In this lab you will learn how to:
* Create AWS resources needed to support a Databricks workspace
* Create AWS resources needed to support a Unity Catalog metastore
* Create cloud resources to bring awareness of these AWS resources to Databricks

## Prerequisites

If you would like to follow along with this lab, you will need:
* administrator access to your AWS console, with the ability to create buckets and IAM roles
* account administrator capabilities in your Databricks account in order to access the account console

## Supporting a workspace

A Databricks workspace is an environment for accessing all of your Databricks assets. The workspace organizes objects (notebooks, libraries, and experiments) into folders, integrates revision control, and provides access to data and computational resources such as clusters and jobs. A workspace also provides access to Databricks SQL, a simple experience for SQL users who want to query, explore and visualize queries on their data lake.

There are some underlying AWS resources that must be set up first in order to support the workspace. These include:
* A cross-account credential that allows Databricks to launch clusters in the account (in AWS, this means an IAM role)
* An S3 bucket to provide workspace root storage. This will require a specialized policy to permit Databricks to access the bucket.

We will create these elements in this demo, however note that this procedure is also documented <a href="https://docs.databricks.com/administration-guide/account-settings-e2/workspaces.html" target="_blank">here</a>. We will be referencing this documentation throughout the demo.

### Creating a credential configuration

In order for the software running in the Databricks control plane to create and manage compute resources like clusters and VPCs within your account, limited access to your AWS account is required, which is enabled through a cross account IAM role. In this section, we'll create and appropriately configure such a credential, then wrap it into a credential configuration that can be used by Databricks when deploying a workpace.
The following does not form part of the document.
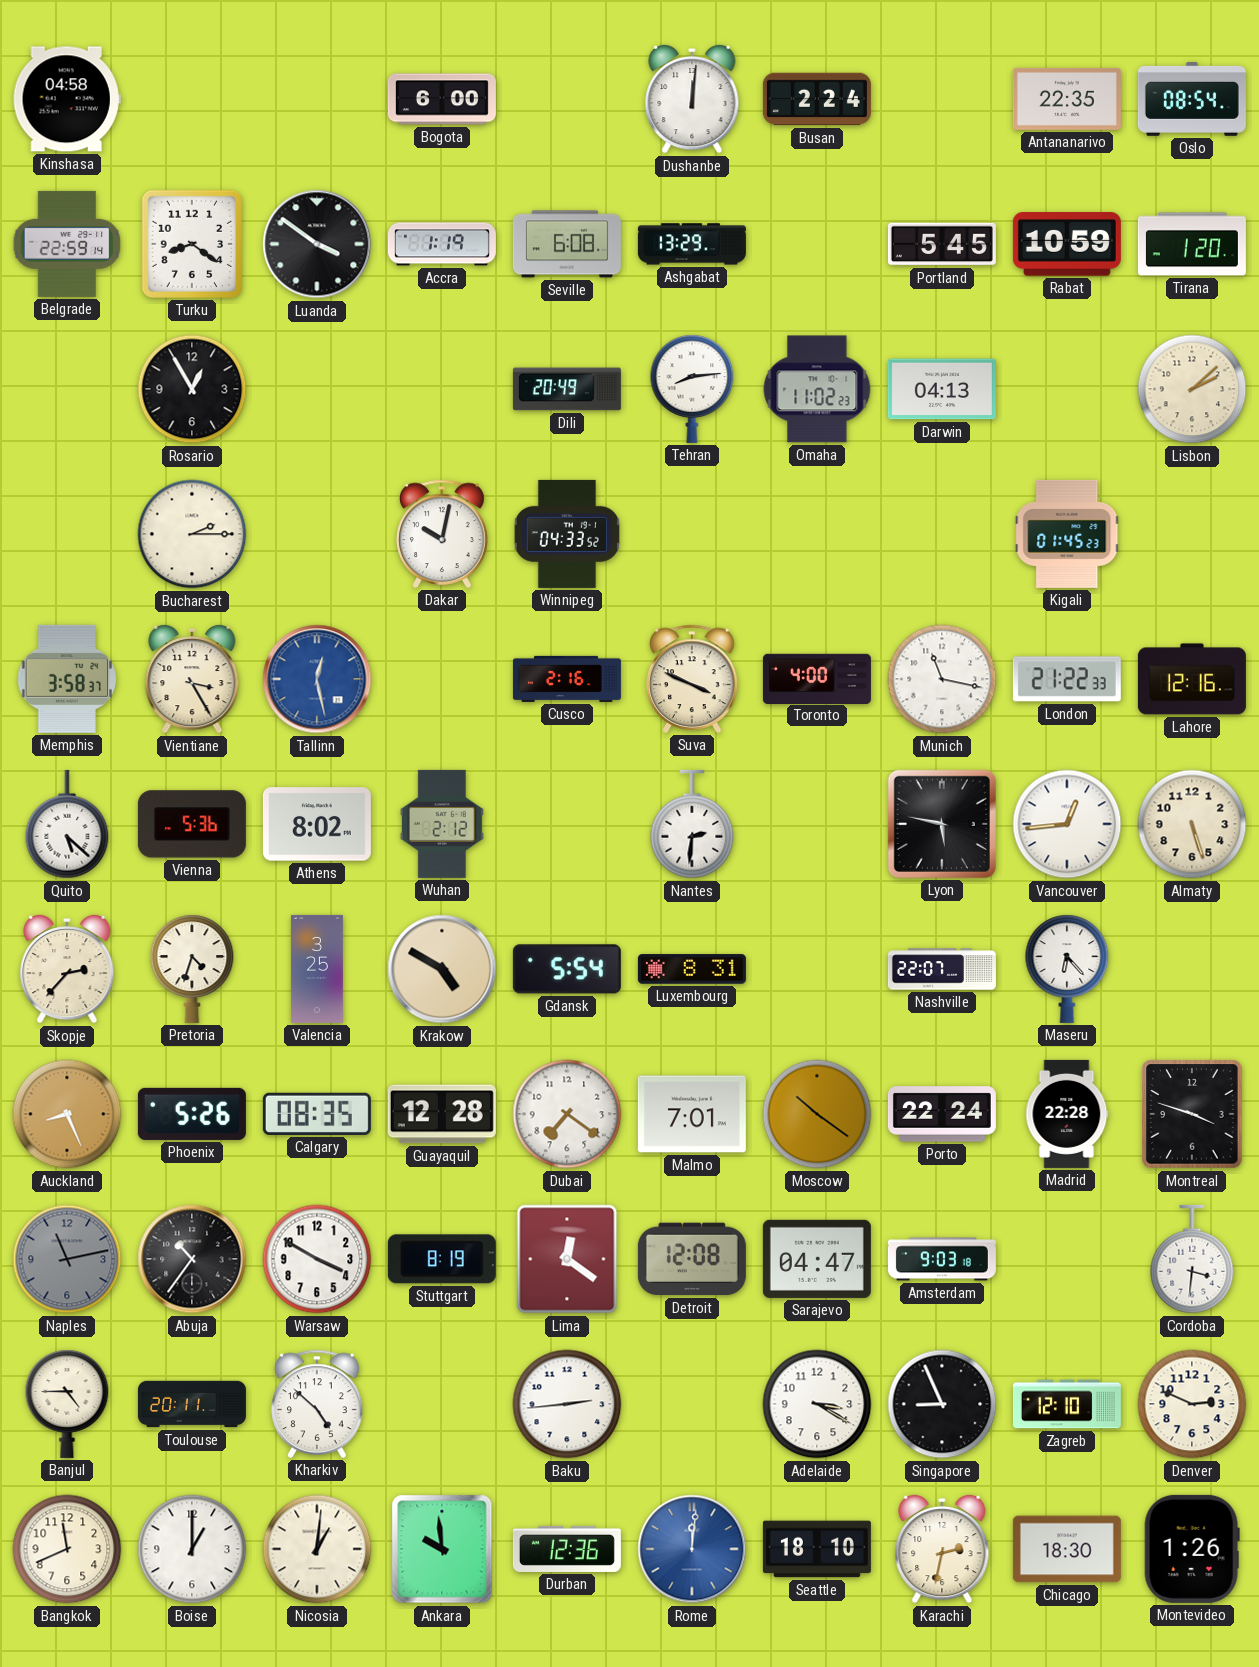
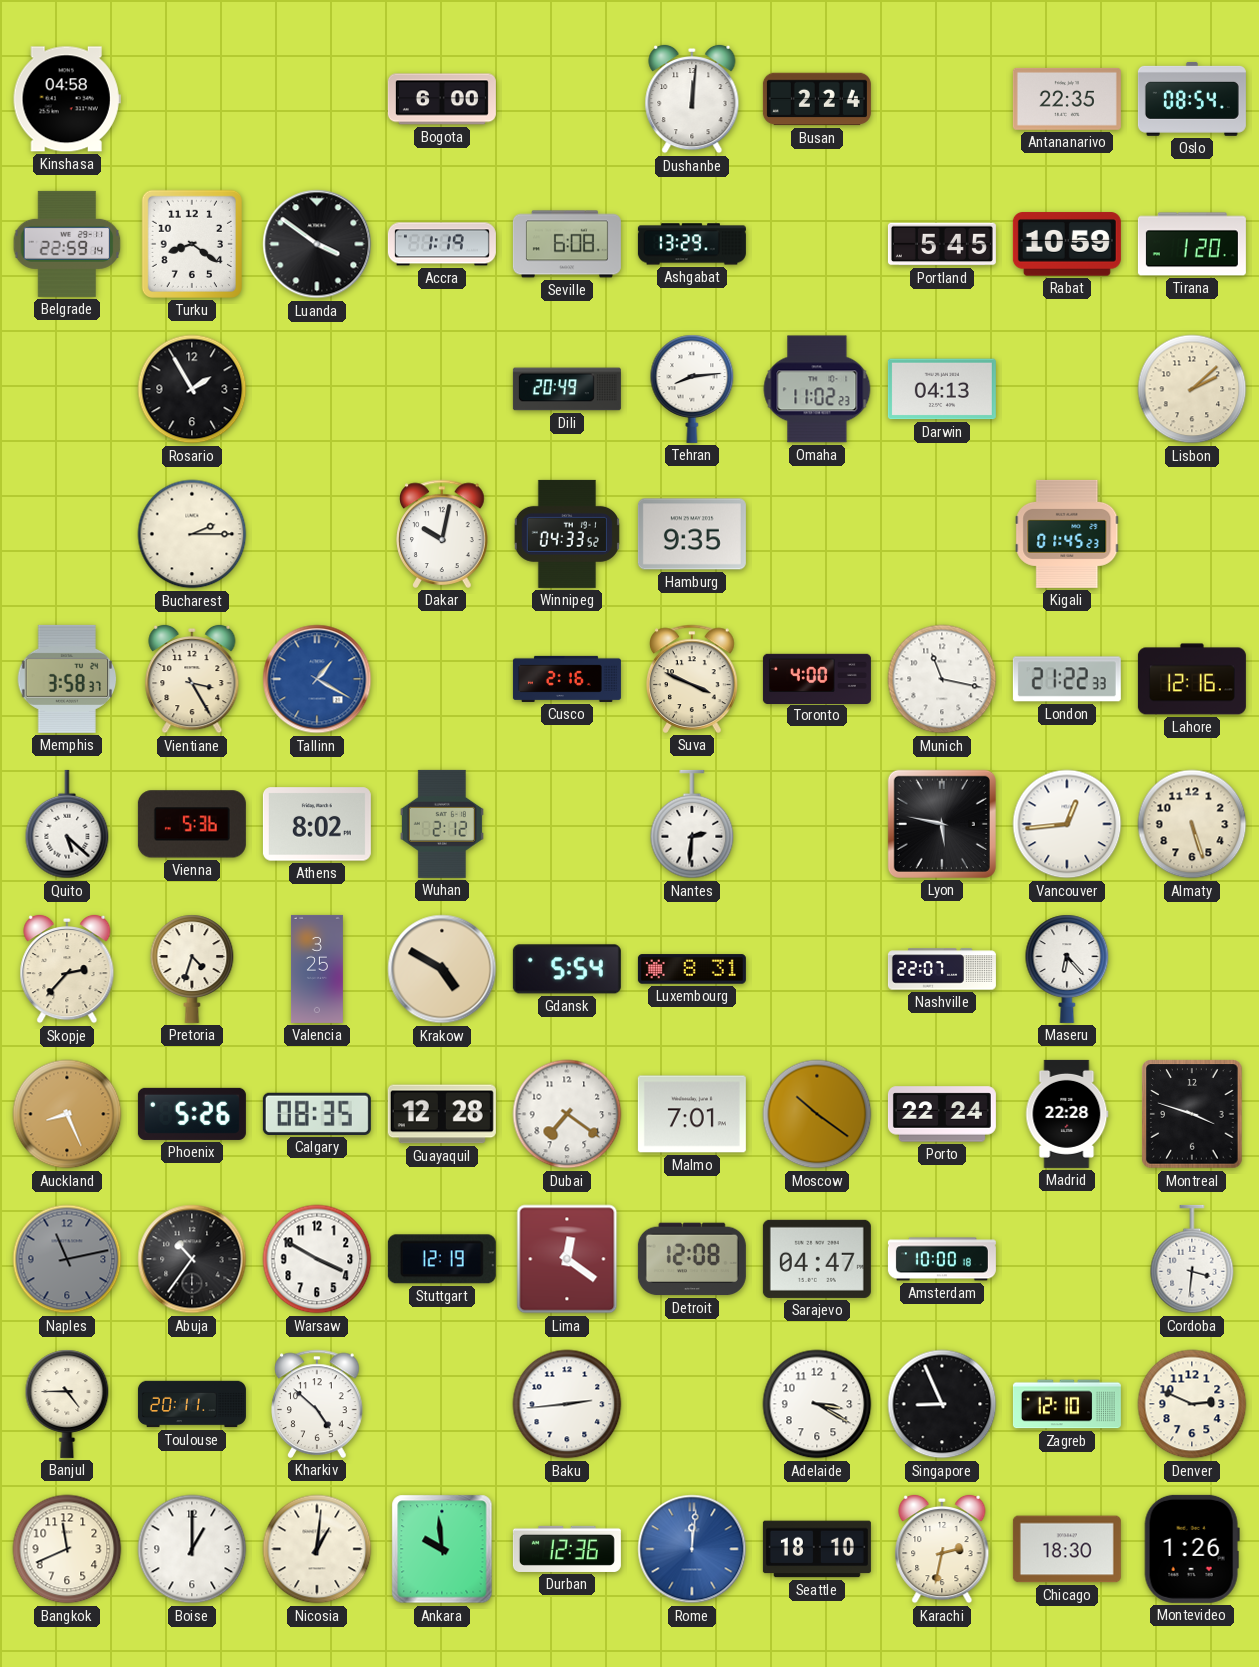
Rosario: 12:55 -> 1:55
Hamburg: none -> 9:35
Tallinn: 12:28 -> 1:20
Stuttgart: 8:19 -> 12:19
Amsterdam: 9:03 -> 10:00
#### Creating a cross-account IAM role

In this section, we'll create and appropriately configure cross-account IAM role to allow Databricks to create and manage VPCs and cluster in your own AWS account. Note that the policy we use applies to the default Databricks-managed VPC. A different policy is needed if providing your own VPC; we talk about this in a separate course.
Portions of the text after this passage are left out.